Copy every line of the records exactly, without including the images.

________________

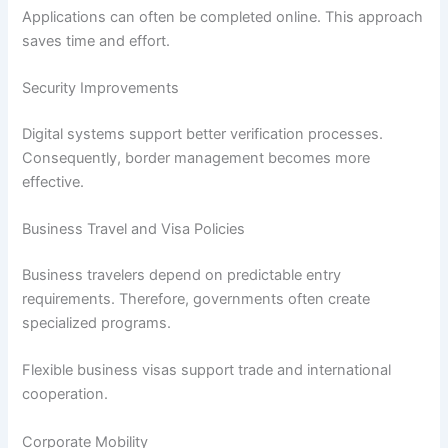
Applications can often be completed online. This approach
saves time and effort.
Security Improvements
Digital systems support better verification processes.
Consequently, border management becomes more
effective.
Business Travel and Visa Policies
Business travelers depend on predictable entry
requirements. Therefore, governments often create
specialized programs.
Flexible business visas support trade and international
cooperation.
Corporate Mobility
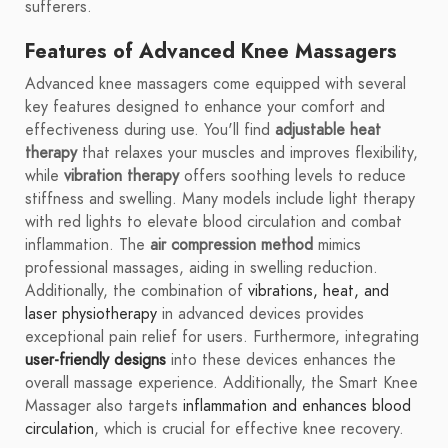
sufferers.
Features of Advanced Knee Massagers
Advanced knee massagers come equipped with several
key features designed to enhance your comfort and
effectiveness during use. You'll find
adjustable heat
therapy
that relaxes your muscles and improves flexibility,
while
vibration therapy
offers soothing levels to reduce
stiffness and swelling. Many models include light therapy
with red lights to elevate blood circulation and combat
inflammation. The
air compression method
mimics
professional massages, aiding in swelling reduction.
Additionally, the combination of
vibrations, heat, and
laser physiotherapy
in advanced devices provides
exceptional pain relief for users. Furthermore, integrating
user-friendly designs
into these devices enhances the
overall massage experience. Additionally, the Smart Knee
Massager also targets
inflammation and enhances blood
circulation
, which is crucial for effective knee recovery.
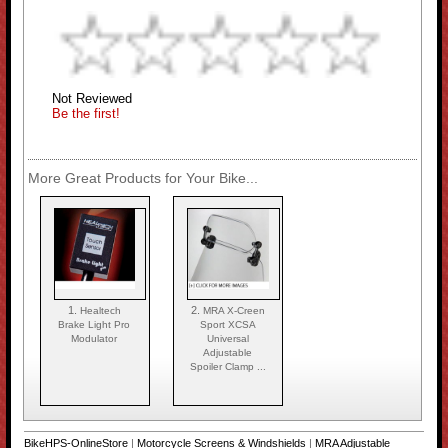
Not Reviewed
Be the first!
More Great Products for Your Bike...
1.
2.
Healtech
MRA X-Creen
Brake Light Pro
Sport XCSA
Modulator
Universal
Adjustable
Spoiler Clamp ...
BikeHPS-OnlineStore
|
Motorcycle Screens & Windshields
|
MRA Adjustable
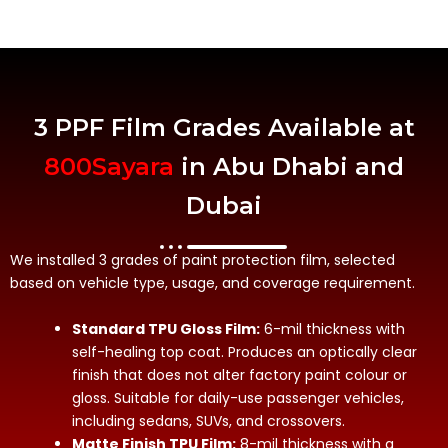
3 PPF Film Grades Available at
800Sayara
in Abu Dhabi and
Dubai
We installed 3 grades of paint protection film, selected
based on vehicle type, usage, and coverage requirement.
Standard TPU Gloss Film:
6-mil thickness with
self-healing top coat. Produces an optically clear
finish that does not alter factory paint colour or
gloss. Suitable for daily-use passenger vehicles,
including sedans, SUVs, and crossovers.
Matte Finish TPU Film:
8-mil thickness with a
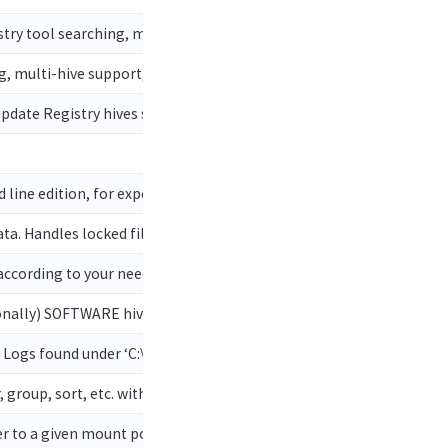
ry tool searching, multi-hive support, plugins, and more
g, multi-hive support, plugins, and more. Handles locked files
pdate Registry hives so they are no longer dirty. Useful when too
line edition, for exporting shellbag data
ta. Handles locked files
 according to your needs with maps!
nally) SOFTWARE hive for network, process, and energy info!
s Logs found under ‘C:\Windows\System32\LogFiles\SUM’
, group, sort, etc. with ease
ter to a given mount point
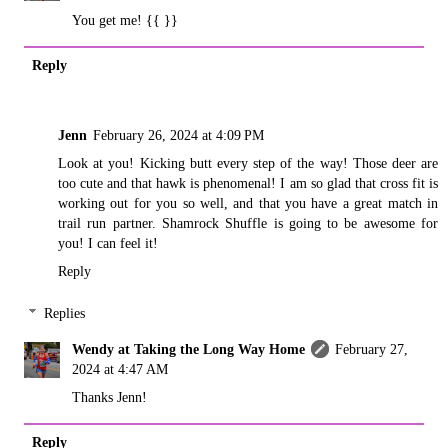
You get me! {{ }}
Reply
Jenn
February 26, 2024 at 4:09 PM
Look at you! Kicking butt every step of the way! Those deer are
too cute and that hawk is phenomenal! I am so glad that cross fit is
working out for you so well, and that you have a great match in
trail run partner. Shamrock Shuffle is going to be awesome for
you! I can feel it!
Reply
Replies
Wendy at Taking the Long Way Home
February 27,
2024 at 4:47 AM
Thanks Jenn!
Reply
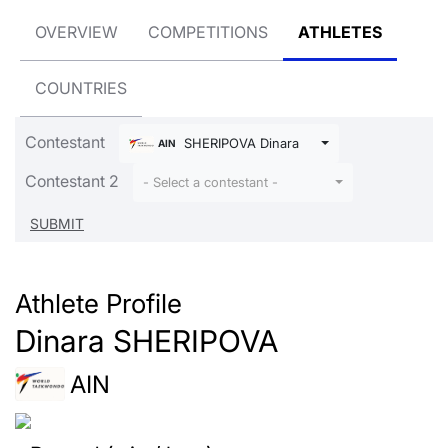
OVERVIEW
COMPETITIONS
ATHLETES
COUNTRIES
Contestant
SHERIPOVA Dinara
AIN
Contestant 2
- Select a contestant -
Athlete Profile
Dinara SHERIPOVA
AIN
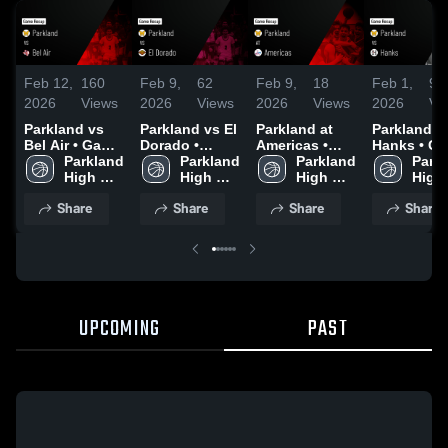
Feb 12,
160
Feb 9,
62
Feb 9,
18
Feb 1,
92
2026
Views
2026
Views
2026
Views
2026
Vi
Parkland vs
Parkland vs El
Parkland at
Parkland vs
Bel Air • Game
Dorado •
Americas •
Hanks • Game
Recap • Feb
Parkland 
Game Recap •
Parkland 
Game Recap •
Parkland 
Recap • Ja
Parkl
10, 2026
High 
Feb 3, 2026
High 
Feb 6, 2026
High 
27, 2026
High 
School
School
School
Scho
Share
Share
Share
Share
UPCOMING
PAST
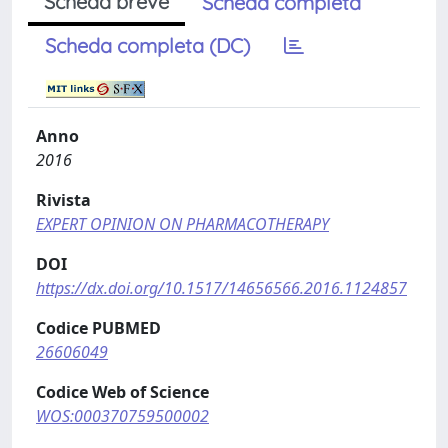
Scheda breve
Scheda completa
Scheda completa (DC)
Anno
2016
Rivista
EXPERT OPINION ON PHARMACOTHERAPY
DOI
https://dx.doi.org/10.1517/14656566.2016.1124857
Codice PUBMED
26606049
Codice Web of Science
WOS:000370759500002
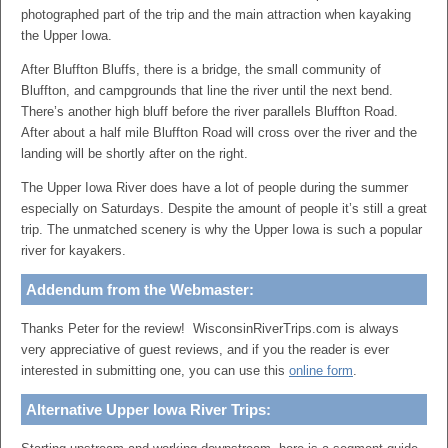
photographed part of the trip and the main attraction when kayaking
the Upper Iowa.
After Bluffton Bluffs, there is a bridge, the small community of
Bluffton, and campgrounds that line the river until the next bend.
There’s another high bluff before the river parallels Bluffton Road.
After about a half mile Bluffton Road will cross over the river and the
landing will be shortly after on the right.
The Upper Iowa River does have a lot of people during the summer
especially on Saturdays. Despite the amount of people it’s still a great
trip. The unmatched scenery is why the Upper Iowa is such a popular
river for kayakers.
Addendum from the Webmaster:
Thanks Peter for the review! WisconsinRiverTrips.com is always
very appreciative of guest reviews, and if you the reader is ever
interested in submitting one, you can use this
online form
.
Alternative Upper Iowa River Trips:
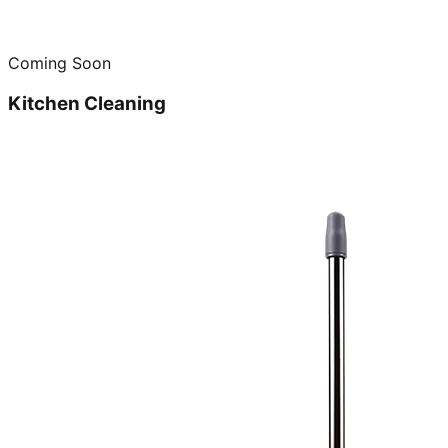
Coming Soon
Kitchen Cleaning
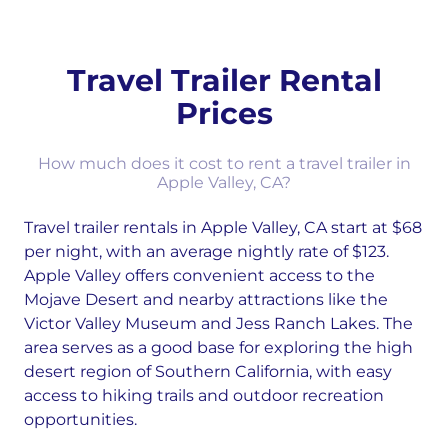
Travel Trailer Rental
Prices
How much does it cost to rent a travel trailer in
Apple Valley, CA?
Travel trailer rentals in Apple Valley, CA start at $68
per night, with an average nightly rate of $123.
Apple Valley offers convenient access to the
Mojave Desert and nearby attractions like the
Victor Valley Museum and Jess Ranch Lakes. The
area serves as a good base for exploring the high
desert region of Southern California, with easy
access to hiking trails and outdoor recreation
opportunities.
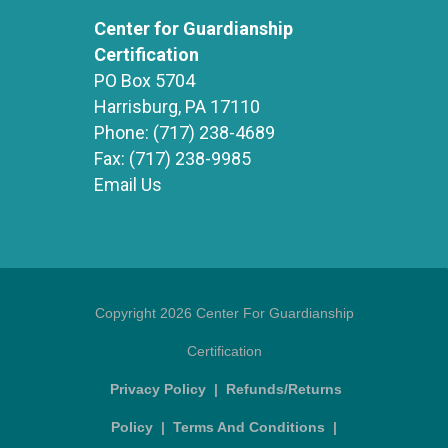
Center for Guardianship
Certification
PO Box 5704
Harrisburg, PA 17110
Phone:
(717) 238-4689
Fax:
(717) 238-9985
Email Us
Copyright 2026 Center For Guardianship
Certification
Privacy Policy
|
Refunds/Returns
Policy
|
Terms And Conditions
|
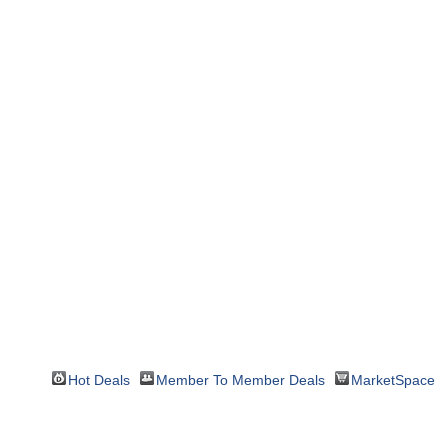
Hot Deals
Member To Member Deals
MarketSpace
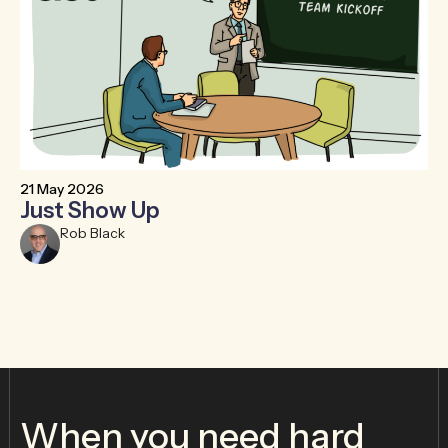
21 May 2026
6 
Just Show Up
F
R
Rob Black
When you need hard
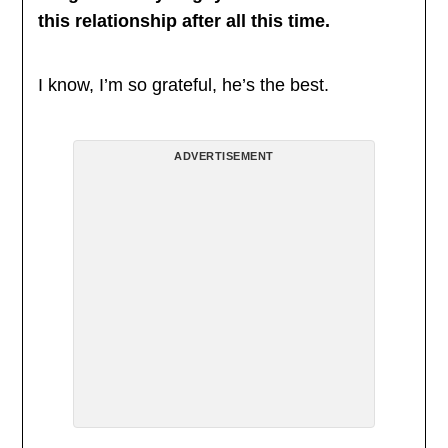
this relationship after all this time.
I know, I’m so grateful, he’s the best.
ADVERTISEMENT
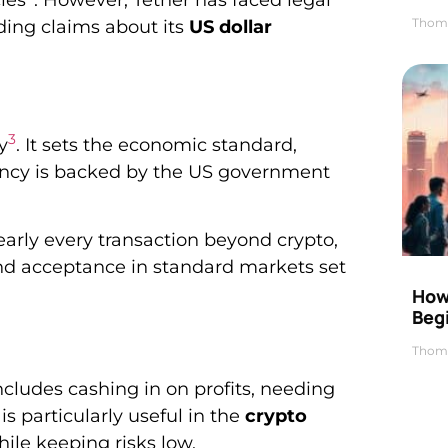
ies
. However, Tether has faced legal
Thom
ading claims about its
US dollar
3
y
. It sets the economic standard,
rrency is backed by the US government
arly every transaction beyond crypto,
and acceptance in standard markets set
How 
Beg
?
Thom
includes cashing in on profits, needing
s particularly useful in the
crypto
ile keeping risks low.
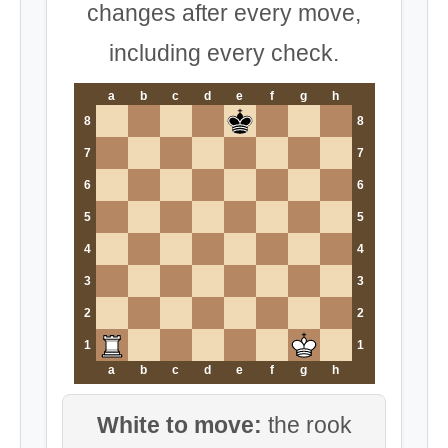
changes after every move,
including every check.
a
b
c
d
e
f
g
h
8
8
7
7
6
6
5
5
4
4
3
3
2
2
1
1
a
b
c
d
e
f
g
h
White to move:
the rook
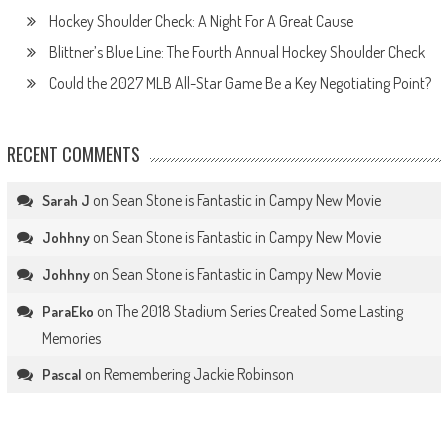
Hockey Shoulder Check: A Night For A Great Cause
Blittner’s Blue Line: The Fourth Annual Hockey Shoulder Check
Could the 2027 MLB All-Star Game Be a Key Negotiating Point?
RECENT COMMENTS
on
Sean Stone is Fantastic in Campy New Movie
Sarah J
on
Sean Stone is Fantastic in Campy New Movie
Johhny
on
Sean Stone is Fantastic in Campy New Movie
Johhny
on
The 2018 Stadium Series Created Some Lasting
ParaEko
Memories
on
Remembering Jackie Robinson
Pascal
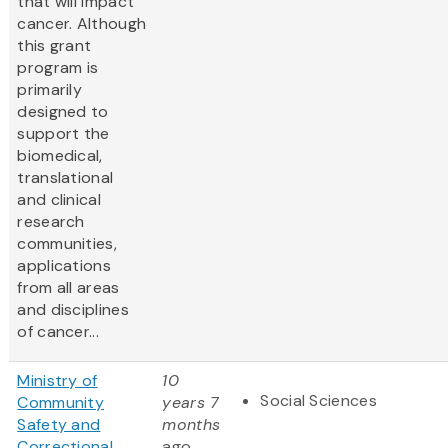
that will impact
cancer. Although
this grant
program is
primarily
designed to
support the
biomedical,
translational
and clinical
research
communities,
applications
from all areas
and disciplines
of cancer...
Ministry of
10
Social Sciences
Community
years 7
Safety and
months
Correctional
ago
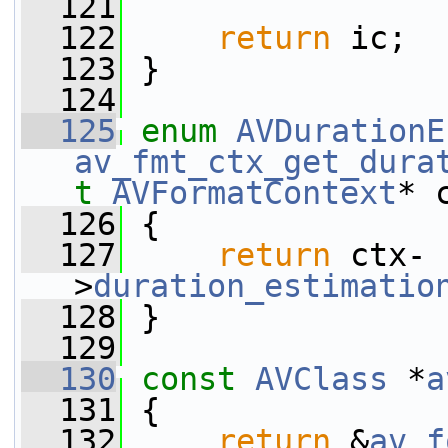
  121
  122
return
 ic;
  123
 }
  124
  125
enum
AVDurationE
av_fmt_ctx_get_dura
t
AVFormatContext
* 
  126
 {
  127
return
 ctx-
>
duration_estimatio
  128
 }
  129
  130
const
AVClass
 *
a
  131
 {
  132
return
 &
av_f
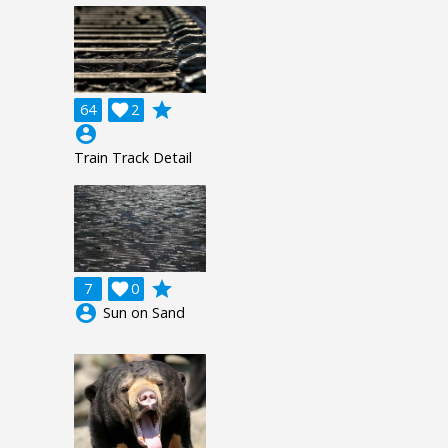
grade
64

2
account_circle
Train Track Detail
grade
7

0
account_circle
Sun on Sand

________________

RESPONSE BELOW ::
Applications can often be completed online. This approach
saves time and effort.
Security Improvements
Digital systems support better verification processes.
Consequently, border management becomes more
effective.
Business Travel and Visa Policies
Business travelers depend on predictable entry
requirements. Therefore, governments often create
specialized programs.
Flexible business visas support trade and international
cooperation.
Corporate Mobility
sufferers.
Features of Advanced Knee Massagers
Advanced knee massagers come equipped with several
key features designed to enhance your comfort and
effectiveness during use. You'll find
adjustable heat
therapy
that relaxes your muscles and improves flexibility,
while
vibration therapy
offers soothing levels to reduce
stiffness and swelling. Many models include light therapy
with red lights to elevate blood circulation and combat
inflammation. The
air compression method
mimics
professional massages, aiding in swelling reduction.
Additionally, the combination of
vibrations, heat, and
laser physiotherapy
in advanced devices provides
exceptional pain relief for users. Furthermore, integrating
user-friendly designs
into these devices enhances the
overall massage experience. Additionally, the Smart Knee
Massager also targets
inflammation and enhances blood
circulation
, which is crucial for effective knee recovery.
Not Reviewed
Be the first!
More Great Products for Your Bike...
1.
2.
Healtech
MRA X-Creen
Brake Light Pro
Sport XCSA
Modulator
Universal
Adjustable
Spoiler Clamp ...
BikeHPS-OnlineStore
|
Motorcycle Screens & Windshields
|
MRA Adjustable
3 PPF Film Grades Available at
800Sayara
in Abu Dhabi and
Dubai
We installed 3 grades of paint protection film, selected
based on vehicle type, usage, and coverage requirement.
Standard TPU Gloss Film:
6-mil thickness with
self-healing top coat. Produces an optically clear
finish that does not alter factory paint colour or
gloss. Suitable for daily-use passenger vehicles,
including sedans, SUVs, and crossovers.
Matte Finish TPU Film:
8-mil thickness with a
ry tool searching, multi-hive support, plugins, and more
g, multi-hive support, plugins, and more. Handles locked files
pdate Registry hives so they are no longer dirty. Useful when too
line edition, for exporting shellbag data
ta. Handles locked files
 according to your needs with maps!
nally) SOFTWARE hive for network, process, and energy info!
s Logs found under ‘C:\Windows\System32\LogFiles\SUM’
, group, sort, etc. with ease
ter to a given mount point
You get me! {{ }}
Reply
Jenn
February 26, 2024 at 4:09 PM
Look at you! Kicking butt every step of the way! Those deer are
too cute and that hawk is phenomenal! I am so glad that cross fit is
working out for you so well, and that you have a great match in
trail run partner. Shamrock Shuffle is going to be awesome for
you! I can feel it!
Reply
Replies
Wendy at Taking the Long Way Home
February 27,
2024 at 4:47 AM
Thanks Jenn!
Reply
OVERVIEW
COMPETITIONS
ATHLETES
COUNTRIES
Contestant
SHERIPOVA Dinara
AIN
Contestant 2
- Select a contestant -
Athlete Profile
Dinara SHERIPOVA
AIN
Feb 12,
160
Feb 9,
62
Feb 9,
18
Feb 1,
92
2026
Views
2026
Views
2026
Views
2026
Vi
Parkland vs
Parkland vs El
Parkland at
Parkland vs
Bel Air • Game
Dorado •
Americas •
Hanks • Game
Recap • Feb
Parkland 
Game Recap •
Parkland 
Game Recap •
Parkland 
Recap • Ja
Parkl
10, 2026
High 
Feb 3, 2026
High 
Feb 6, 2026
High 
27, 2026
High 
School
School
School
Scho
Share
Share
Share
Share
UPCOMING
PAST
Scheda breve
Scheda completa
Scheda completa (DC)
Anno
2016
Rivista
EXPERT OPINION ON PHARMACOTHERAPY
DOI
https://dx.doi.org/10.1517/14656566.2016.1124857
Codice PUBMED
26606049
Codice Web of Science
WOS:000370759500002
photographed part of the trip and the main attraction when kayaking
the Upper Iowa.
After Bluffton Bluffs, there is a bridge, the small community of
Bluffton, and campgrounds that line the river until the next bend.
There’s another high bluff before the river parallels Bluffton Road.
After about a half mile Bluffton Road will cross over the river and the
landing will be shortly after on the right.
The Upper Iowa River does have a lot of people during the summer
especially on Saturdays. Despite the amount of people it’s still a great
trip. The unmatched scenery is why the Upper Iowa is such a popular
river for kayakers.
Addendum from the Webmaster:
Thanks Peter for the review! WisconsinRiverTrips.com is always
very appreciative of guest reviews, and if you the reader is ever
interested in submitting one, you can use this
online form
.
Alternative Upper Iowa River Trips:
Coming Soon
Kitchen Cleaning
Travel Trailer Rental
Prices
How much does it cost to rent a travel trailer in
Apple Valley, CA?
Travel trailer rentals in Apple Valley, CA start at $68
per night, with an average nightly rate of $123.
Apple Valley offers convenient access to the
Mojave Desert and nearby attractions like the
Victor Valley Museum and Jess Ranch Lakes. The
area serves as a good base for exploring the high
desert region of Southern California, with easy
access to hiking trails and outdoor recreation
opportunities.
Center for Guardianship
Certification
PO Box 5704
Harrisburg, PA 17110
Phone:
(717) 238-4689
Fax:
(717) 238-9985
Email Us
Copyright 2026 Center For Guardianship
Certification
Privacy Policy
|
Refunds/Returns
Policy
|
Terms And Conditions
|
Hot Deals
Member To Member Deals
MarketSpace
21 May 2026
6 
Just Show Up
F
R
Rob Black
When you need hard
this relationship after all this time.
I know, I’m so grateful, he’s the best.
ADVERTISEMENT
ies
. However, Tether has faced legal
Thom
ading claims about its
US dollar
3
y
. It sets the economic standard,
rrency is backed by the US government
arly every transaction beyond crypto,
and acceptance in standard markets set
How 
Beg
?
Thom
includes cashing in on profits, needing
s particularly useful in the
crypto
ile keeping risks low.
changes after every move,
including every check.
a
b
c
d
e
f
g
h
8
8
7
7
6
6
5
5
4
4
3
3
2
2
1
1
a
b
c
d
e
f
g
h
White to move:
the rook
Hockey Shoulder Check: A Night For A Great Cause
Blittner’s Blue Line: The Fourth Annual Hockey Shoulder Check
Could the 2027 MLB All-Star Game Be a Key Negotiating Point?
RECENT COMMENTS
on
Sean Stone is Fantastic in Campy New Movie
Sarah J
on
Sean Stone is Fantastic in Campy New Movie
Johhny
on
Sean Stone is Fantastic in Campy New Movie
Johhny
on
The 2018 Stadium Series Created Some Lasting
ParaEko
Memories
on
Remembering Jackie Robinson
Pascal
that will impact
cancer. Although
this grant
program is
primarily
designed to
support the
biomedical,
translational
and clinical
research
communities,
applications
from all areas
and disciplines
of cancer...
Ministry of
10
Social Sciences
Community
years 7
Safety and
months
Correctional
ago
  121
  122
return
 ic;
  123
 }
  124
  125
enum
AVDurationE
av_fmt_ctx_get_dura
t
AVFormatContext
* 
  126
 {
  127
return
 ctx-
>
duration_estimatio
  128
 }
  129
  130
const
AVClass
 *
a
  131
 {
  132
return
 &
av_f
grade
64

2
account_circle
Train Track Detail
grade
7

0
account_circle
Sun on Sand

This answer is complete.